Naturally, it's easier to talk about the latter than the former, in part because telling the audience that I got a wonderful email from Fan A can be taken (has been taken in the past) as justifying more negative feedback of the "You must be really stuck on yourself to tell us other people like your books" variety.  For some people (including a guy who wrote a scathing article on the Huffington Post about overrated, self-promoting writers) the only acceptable attitude for a writer is humility that this person agrees it true humility and not false humility (if your books sell, your humility is false.)  FWIW, I never heard of Anis Shivani before this and have no idea why his opinion of any of these writers matters (even where I agree with it, which I did here and there, and particularly because he failed to dump on writers I think are overrated.)   (Pauses to go look...hmmm...  )  Well...he's in Houston, he's written one novel and some short fiction about multiculturalism and since he slammed the writers on that list who were also writing multiculturalism for doing it wrong, I gather he's sure he's doing it right.   He totally ignores genre writing, which is typical for critics who do their critic-writing where he does.  And he probably has a crawler-bot who harvests every mention of his name online and will now write scathingly about my books.   Too late, Shivani--I've been slammed before.

This, aside from mild annoyance at yet another lump of negativity after a week of 100+F temps and another week of the same predicted, is not what has my hackles up.  Neither is the snippy email from the person who is furious with my publisher for how much books cost.   (Hey, dude, borrow the book from the library, or complain to my publisher, but don't blame me.)   Not even the umpteenth person who's sure I got this, this, and that from D&D (no, I didn't.)    No, what has my hackles up is a two-stage put-down involving the an intermediary...a classic triangular communication setup which I should have cut short at stage one, but didn't.  It's a weakness. There are social and theological situations in which I don't recognize the game being played, and thus don't react wisely.
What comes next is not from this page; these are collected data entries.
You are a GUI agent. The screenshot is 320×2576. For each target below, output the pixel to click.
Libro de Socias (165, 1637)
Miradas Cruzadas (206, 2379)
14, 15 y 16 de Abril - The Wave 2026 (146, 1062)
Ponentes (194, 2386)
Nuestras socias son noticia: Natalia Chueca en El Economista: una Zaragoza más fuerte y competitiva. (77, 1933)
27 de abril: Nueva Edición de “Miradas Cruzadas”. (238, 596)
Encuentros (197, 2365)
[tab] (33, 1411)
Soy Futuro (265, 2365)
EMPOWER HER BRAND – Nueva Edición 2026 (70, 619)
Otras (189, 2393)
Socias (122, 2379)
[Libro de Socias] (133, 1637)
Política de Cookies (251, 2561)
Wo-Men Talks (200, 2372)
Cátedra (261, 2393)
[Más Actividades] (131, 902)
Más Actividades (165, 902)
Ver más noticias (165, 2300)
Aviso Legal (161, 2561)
The general form of a third-party-putdown goes like this:  "This other person (OP)  doesn't like/approve of/think well of you because you [various ways of saying, "you aren't the person OP thinks you should be," with a side order of "And I think OP has a point there..."]   Sometimes, it's the opening move of "Let's you and him fight," in which the third-party-player (TPP)  enjoys controlling the other two and provoking a row.   Sometimes it's hostility to the person receiving the message.  Sometimes, it's a genuine, if misguided, attempt to get the other two to understand each other.   It's always, at least in part, a dominance move:  "I have the right to tell you something bad that other people say/think about you."   All of us run into this at some point; even the acknowledged Perfect Persons may hear "X doesn't want to be around you because you make him/her look inferior."   It's extremely common in childhood, when kids are just beginning to explore the rules of friendship and social climbing--their friendships are fragile and vulnerable to outside tattle-tales and gossips.  Some of them never grow out of this.

The only right move is to stop the TPP at the first sentence,  gently but firmly refuse to listen to what the OP is supposed to have said or thought or believed, and change the subject.  However, there are always reasons why someone (me, in this instance) doesn't think of this in time, and instead falls into the paradigm the TPP has set up.   And this time, since I didn't respond the right way, I was sucked into the whole thing, and had (on the emotional side) a very bad week, from which I'm now breaking loose but with difficulty.

Grrr at TPP for gossiping and playing therapist.  Grrr at Self for not being alert and pro-active enough to stop it right at the start.

Of course, being a writer, I can use this--it's yet more material on human behavior from direct experience that may someday find itself in a book.   I have the whole suite of recently evoked emotions to play with.  (Rationalization?  Sure.   Very much a "Got lemons, make lemonade" situation except I'm thinking  lemon meringue pie, lemon curd,  lemon cookies,  lemon-rosemary roast chicken...)

The bones I pulled from the freezer--vertebrae, angular, spiky-looking, inconvenient and uncompromising--are a good metaphor for all this.  There was depressingly little meat attached to them.   I put them in an 8 quart stock pot with onion, garlic, carrot, celery, bay leaves, peppercorns, a quart of beef stock from the freezer, a big can of tomatoes & green chilis, and when the meat (originally tough and adherent) finally cooked off the bones, pulled out bones and things I didn't want (a section of artery big enough to put my thumb in), and reduced it a little.  In went the pan juices from this morning's sausages, deglazed with a slug of red wine.  Eventually, in went potatoes.   The family reaction was to eat two or three bowls full apiece. Those difficult bones needed only a long time in the stock pot to yield flavor and what meat was on them.